Baseado no romance homônimo do mestre
Stephen King (dispensa comentários, já tendo escrito em sua carreira Cemitério
Maldito, O Iluminado, IT e inúmeros contos do horror em literatura), a película
foi dirigida pelo ótimo Brian De Palma (que viria a produzir pérolas como
Scarface). Na verdade, esse é o primeiro livro de King que foi adaptado em
filme, gravado em apenas 50 dias. Temos aqui um ótimo elenco e uma trama
situada em acontecimentos cotidianos que realmente perturbam. Isso é somente
forçado com o assunto polêmico abordado, nos trazendo um realismo repleto de fantásia e situações sobrenaturais, como já é de se esperar nesse caso curioso.
No elenco encontramos a dramática
Sissy Spacek, Nancy Allen (de Robocop e Vestida para Matar), também P.J. Soles (a
Lynda de Halloween), Sydney Lassick (Um Estranho no Ninho) e até mesmo o jovem
John Travolta, que na época, ainda era um ator desconhecido. Portanto, vamos
começar:
O terror indispensável.
Carrie White (Sissy Spacek, se
embriagando na fonte da bizarrice) é uma garota tímida e excluída que possui
poderes telecinéticos (capacidade de mover objetos com a mente), e sofre na mão
de sua mãe EXTREMAMENTE religiosa e opressora (Piper Laurie), fazendo de tudo para “educar” a
filha com seus princípios escrotos. A menina é privada de tudo, inclusive
informações essenciais para a adolescência feminina, e é com isso que nossa
trama se inicia, após a aula de educação física da escola na qual Carrie
frequenta com sua timidez (na educação física, já percebemos que as outras
jovens zoam ela o tempo todo). É hora do banho e com uma suave direção bem
conduzida por De Palma, vemos a tranquilidade na sensualidade da menina, sua inocência
privada em curtos movimentos. No entanto, durante o banho, ela fica menstruada
pela primeira vez na vida, causando pânico imediato, pois a mesma acredita
estar morrendo ao ver todo o sangue. Obviamente todas as meninas começam a zoar
nossa estranha Carrie, especialmente Chris (Nancy Allen) e Sue (Amy Irving) que
literalmente ficam jogando vários absorventes nela, até serem impedidas pela
durona professora Collins, que acaba com a palhaçada.
Essa garota me dá medo.
Até mesmo o diretor e os professores
aparentam não considerar Carrie em nenhum momento, somente a professora
Collins, que após o acontecido, começou a ter pena da garota e procura
acostumá-la e introduzi-la no “mundão”. De fato, a menina come do pão que o
Diabo amassou, porque depois de chegar em sua casa, conhecemos o tratamento que
leva de sua mãe: apanha de bíblia (!!!), é arrastada pelos cabelos e obrigada a
ficar rezando em uma pequena espécie de santuário que a velha ostenta na casa.
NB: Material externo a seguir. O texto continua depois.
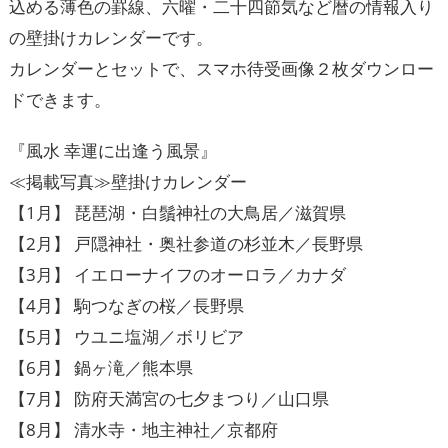
込める薄色の罫線、六曜・二十四節気など暦の情報入り
の壁掛けカレンダーです。
カレンダーとセットで、スマホ待受画像２枚ダウンロー
ドできます。
『風水 幸運に出逢う風景』
≪掲載写真≫壁掛けカレンダー
【1月】 琵琶湖・白鬚神社の大鳥居／滋賀県
【2月】 戸隠神社・奥社参道の杉並木／長野県
【3月】 イエローナイフのオーロラ／カナダ
【4月】 駒つなぎの桜／長野県
【5月】 ウユニ塩湖／ボリビア
【6月】 鍋ヶ滝／熊本県
【7月】 防府天満宮の七夕まつり／山口県
【8月】 清水寺・地主神社／京都府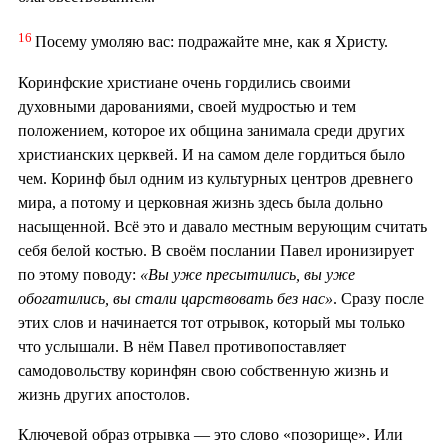
16
Посему умоляю вас: подражайте мне, как я Христу.
Коринфские христиане очень гордились своими
духовными дарованиями, своей мудростью и тем
положением, которое их община занимала среди других
христианских церквей. И на самом деле гордиться было
чем. Коринф был одним из культурных центров древнего
мира, а потому и церковная жизнь здесь была дольно
насыщенной. Всё это и давало местным верующим считать
себя белой костью. В своём послании Павел иронизирует
по этому поводу:
«Вы уже пресытились, вы уже
обогатились, вы стали царствовать без нас»
. Сразу после
этих слов и начинается тот отрывок, который мы только
что услышали. В нём Павел противопоставляет
самодовольству коринфян свою собственную жизнь и
жизнь других апостолов.
Ключевой образ отрывка — это слово «позорище». Или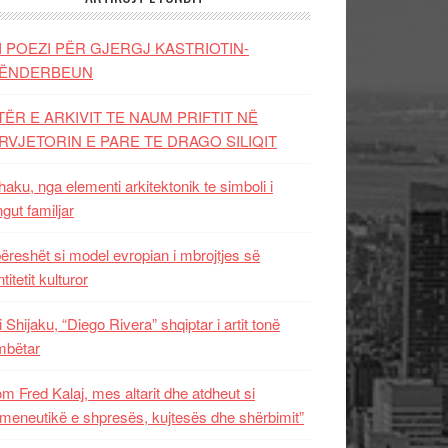
I POEZI PËR GJERGJ KASTRIOTIN-
ËNDERBEUN
TËR E ARKIVIT TE NAUM PRIFTIT NË
RVJETORIN E PARE TE DRAGO SILIQIT
aku, nga elementi arkitektonik te simboli i
ngut familjar
ëreshët si model evropian i mbrojtjes së
titetit kulturor
i Shijaku, “Diego Rivera” shqiptar i artit tonë
mbëtar
m Fred Kalaj, mes altarit dhe atdheut si
meneutikë e shpresës, kujtesës dhe shërbimit”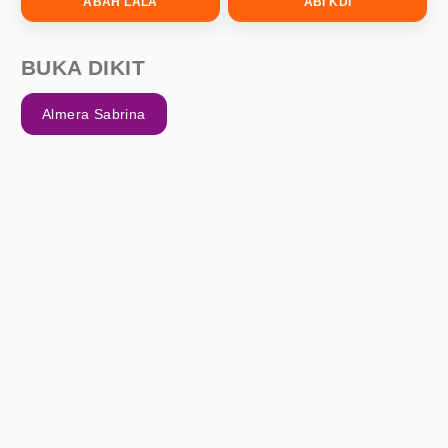
ABAH LALA
ABI KDI
BUKA DIKIT
Almera Sabrina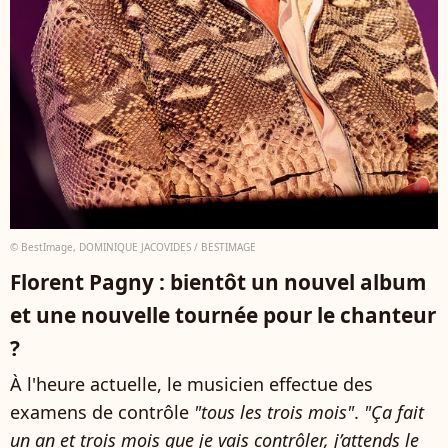
© BestImage, DOMINIQUE JACOVIDES / BESTIMAGE
Florent Pagny : bientôt un nouvel album
et une nouvelle tournée pour le chanteur
?
À l'heure actuelle, le musicien effectue des
examens de contrôle
"tous les trois mois"
.
"Ça fait
un an et trois mois que je vais contrôler, j’attends le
As atuações são boas, principalmente de Sissy Spacek, dando um show de berros,
caras e bocas.
É claro que as alunas não iam passar
batidas com a brincadeira de mau gosto que fizeram no chuveiro, e a professora
Collins resolve fazê-las passar a semana tendo aulas extras de educação física,
porque se resolverem recusar, estariam impedidas de ir no famigerado baile de
formatura, que todas as meninas tanto gostam. Todas cumprem a penalidade, menos
Chris (que já percebemos se tratar de uma vadia mimada com carros e indiretas);
a ousada garota xinga a professora, e faz um belo baile, até receber um tapa da
mesma. Ofendida e proibida de ir ao baile, Chris desenvolve um ódio mortal de
Carrie, e resolve foder sua vida de uma vez por todas.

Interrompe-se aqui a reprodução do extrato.